Prompt: Give the data again exactly as written, without any of its pictures.

Available data:
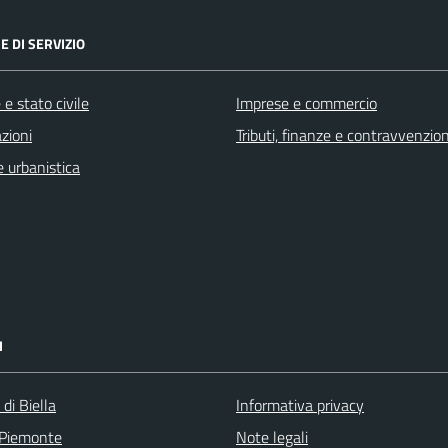
E DI SERVIZIO
e stato civile
Imprese e commercio
zioni
Tributi, finanze e contravvenzion
 urbanistica
I
 di Biella
Informativa privacy
 Piemonte
Note legali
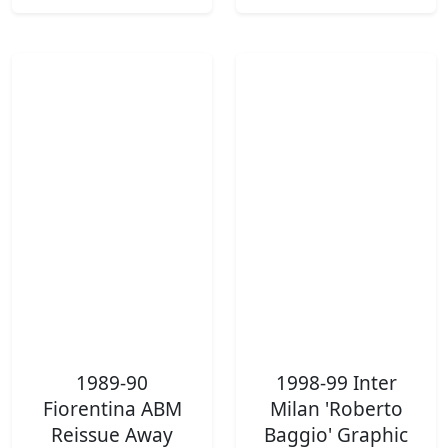
1989-90
1998-99 Inter
Fiorentina ABM
Milan 'Roberto
Reissue Away
Baggio' Graphic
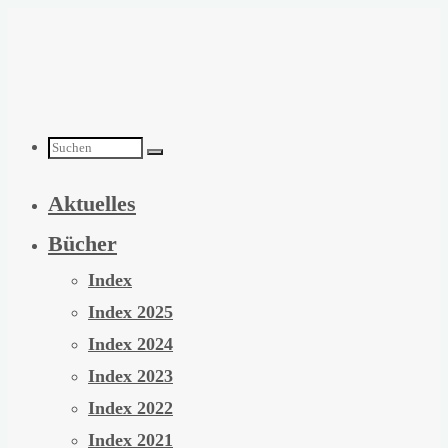
Zum
Inhalt
springen
Suchen
Aktuelles
nach:
Bücher
Index
Index 2025
Index 2024
Index 2023
Index 2022
Index 2021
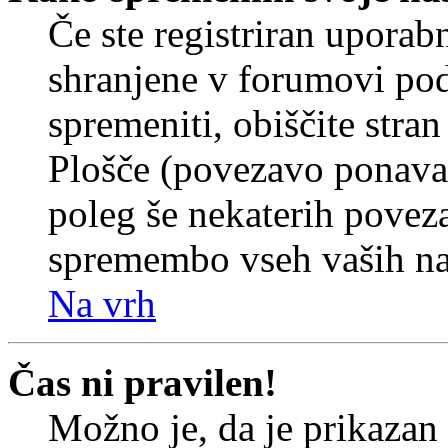
Če ste registriran uporab
shranjene v forumovi poda
spremeniti, obiščite str
Plošče (povezavo ponavad
poleg še nekaterih povez
spremembo vseh vaših nas
Na vrh
Čas ni pravilen!
Možno je, da je prikazan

Answer space:
E DI SERVIZIO
e stato civile
Imprese e commercio
zioni
Tributi, finanze e contravvenzion
 urbanistica
I
 di Biella
Informativa privacy
 Piemonte
Note legali
1989-90
1998-99 Inter
Fiorentina ABM
Milan 'Roberto
Reissue Away
Baggio' Graphic
Zum
Inhalt
springen
Suchen
Aktuelles
nach:
Bücher
Index
Index 2025
Index 2024
Index 2023
Index 2022
Index 2021
Če ste registriran uporab
shranjene v forumovi poda
spremeniti, obiščite str
Plošče (povezavo ponavad
poleg še nekaterih povez
spremembo vseh vaših nas
Na vrh
Čas ni pravilen!
Možno je, da je prikazan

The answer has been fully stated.